Thank you, Debra. Ditto to what Tim Van Deelen wrote. Our three daughters are (always–never “were”) English majors, only the youngest a Calvin grad. The eldest is a pastor, the middle a lawyer, the youngest a therapist and are grateful for their liberal arts educations. But what football has to do with a liberal arts education (i.e., now at Calvin) I will never understand, since it does jumble many players’ brains with later lifelong effects.
I had this very conversation the other evening with a present Calvin University Board member. My concern to him was about the music and art departments that were once flourishing on campus. My daughter graduated from Calvin in 1980 as a music major. That department had so many students involved who were not necessarily music majors but wanted the joy of music in their lives. I was at this past fall music concert at Calvin and was stunned to see Calvin Alumni as band members. Really? And then of course reality hit. Parents who spend big bucks helping their children get a quality education want them to graduate with marketable skills. That is always the answer. Thank you for laying out the situation in such a readable and comprehensible way. Good news, my grandson is going to college this fall as a history major and I must admit he also plays football!
Thank you, June. You’ll be glad to know I push and advocate and nag for the arts at Calvin ALL the time. Here’s a post from 2016 where I make the case for the arts specifically at Calvin: https://debrarienstra.com/doing-something-else/
Great essay, Deb. Thank you. I’ve been thinking about the common criticism that so many professors are “liberal.” I don’t know how anyone can go through graduate school, even in a religious institution, and not come out with some humility about what you don’t know, and some awareness of the multiple perspectives and approaches in all fields of study. So much of the resistance to critical thinking and diversity seems to come out of ignorance and lack of exposure to any material about, say, women, or African-American experience. One of the phrases I probably say most often in the classroom: “It’s complicated.” That’s what education is about.
Hear, hear. Why be afraid of complicated, as so many people are? Maybe one purpose of a good education is to help students understand that shutting down “complicated” gets us in all kinds of trouble.

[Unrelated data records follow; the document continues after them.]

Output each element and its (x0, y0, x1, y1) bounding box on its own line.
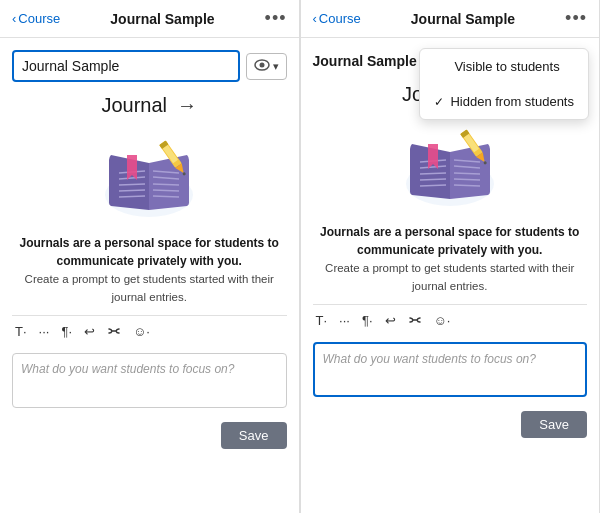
toolbar-para-right[interactable]: ¶· (359, 311, 376, 330)
toolbar-undo-left[interactable]: ↩ (81, 322, 98, 341)
editor-placeholder-left: What do you want students to focus on? (21, 362, 234, 376)
toolbar-link-left[interactable] (104, 324, 124, 338)
toolbar-more-right[interactable]: ··· (336, 311, 353, 330)
svg-line-26 (420, 173, 446, 174)
description-left: Journals are a personal space for studen… (12, 234, 287, 307)
dropdown-visible-label: Visible to students (454, 59, 559, 74)
toolbar-emoji-left[interactable]: ☺· (130, 322, 153, 341)
toolbar-para-left[interactable]: ¶· (58, 322, 75, 341)
left-panel: ‹ Course Journal Sample ••• ▾ Journal → (0, 0, 300, 513)
more-options-left[interactable]: ••• (265, 8, 287, 29)
toolbar-left: T· ··· ¶· ↩ ☺· (12, 315, 287, 345)
back-label-right: Course (319, 11, 361, 26)
check-icon: ✓ (434, 95, 444, 109)
dropdown-visible-students[interactable]: Visible to students (420, 49, 588, 84)
toolbar-undo-right[interactable]: ↩ (382, 311, 399, 330)
svg-line-10 (153, 184, 179, 185)
toolbar-more-left[interactable]: ··· (36, 322, 53, 341)
toolbar-emoji-right[interactable]: ☺· (431, 311, 454, 330)
right-content: Journal Sample ▾ (301, 38, 600, 513)
toolbar-text-left[interactable]: T· (12, 322, 30, 341)
book-illustration-right (313, 124, 588, 209)
svg-line-27 (420, 179, 446, 180)
svg-line-12 (153, 196, 179, 197)
title-row-left: ▾ (12, 50, 287, 82)
title-input-left[interactable] (12, 50, 240, 82)
svg-line-28 (420, 185, 446, 186)
svg-line-7 (119, 196, 145, 197)
eye-icon-left (254, 59, 270, 74)
back-label-left: Course (18, 11, 60, 26)
left-header: ‹ Course Journal Sample ••• (0, 0, 299, 38)
svg-line-11 (153, 190, 179, 191)
journal-heading-row-left: Journal → (12, 94, 287, 117)
dropdown-hidden-students[interactable]: ✓ Hidden from students (420, 84, 588, 119)
description-right: Journals are a personal space for studen… (313, 223, 588, 296)
svg-line-33 (454, 185, 480, 186)
visibility-dropdown: Visible to students ✓ Hidden from studen… (419, 48, 589, 120)
back-chevron-left: ‹ (12, 11, 16, 26)
header-title-right: Journal Sample (411, 11, 515, 27)
back-chevron-right: ‹ (313, 11, 317, 26)
description-bold-right: Journals are a personal space for studen… (320, 225, 579, 257)
svg-line-6 (119, 190, 145, 191)
book-illustration-left (12, 135, 287, 220)
description-normal-right: Create a prompt to get students started … (325, 262, 574, 292)
header-title-left: Journal Sample (110, 11, 214, 27)
left-content: ▾ Journal → (0, 38, 299, 513)
right-header: ‹ Course Journal Sample ••• (301, 0, 600, 38)
visibility-button-left[interactable]: ▾ (246, 53, 287, 80)
right-panel: ‹ Course Journal Sample ••• Journal Samp… (301, 0, 601, 513)
save-row-left: Save (12, 416, 287, 453)
toolbar-text-right[interactable]: T· (313, 311, 331, 330)
journal-heading-left: Journal (101, 94, 167, 117)
toolbar-link-right[interactable] (405, 313, 425, 327)
toolbar-right: T· ··· ¶· ↩ ☺· (313, 304, 588, 334)
save-button-right[interactable]: Save (521, 411, 587, 438)
editor-right[interactable]: What do you want students to focus on? (313, 342, 588, 397)
chevron-icon-left: ▾ (273, 60, 279, 73)
back-button-right[interactable]: ‹ Course (313, 11, 361, 26)
editor-placeholder-right: What do you want students to focus on? (323, 352, 536, 366)
svg-line-5 (119, 184, 145, 185)
svg-point-1 (259, 62, 264, 67)
save-row-right: Save (313, 405, 588, 442)
description-normal-left: Create a prompt to get students started … (25, 273, 274, 303)
arrow-right-left[interactable]: → (177, 94, 197, 117)
description-bold-left: Journals are a personal space for studen… (20, 236, 279, 268)
more-options-right[interactable]: ••• (565, 8, 587, 29)
editor-left[interactable]: What do you want students to focus on? (12, 353, 287, 408)
title-text-right: Journal Sample (313, 53, 417, 69)
svg-line-32 (454, 179, 480, 180)
svg-line-31 (454, 173, 480, 174)
save-button-left[interactable]: Save (221, 422, 287, 449)
dropdown-hidden-label: Hidden from students (450, 94, 574, 109)
back-button-left[interactable]: ‹ Course (12, 11, 60, 26)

Your essay speaks clearly to me. I recall shortly after having graduated from high school and having enrolled in the college which is located in the corn fields; an aunt chided me, “If you want to be a dumb farmer, why spend all that time and money going to college”? I retaliated “I want to be a smart farmer”. I maintain that decision is responsible for my appreciation of literature, music, drama and art which I enjoy today. I frequently stimulate members of the board of trustees not to allow the college to become merely a vocational trade school. I remind the instructors in the ag department to not only teach the students how to make a living but also how to live. Solo Deo Gloria!
This is so good, Deb. This Calvin English major thanks you.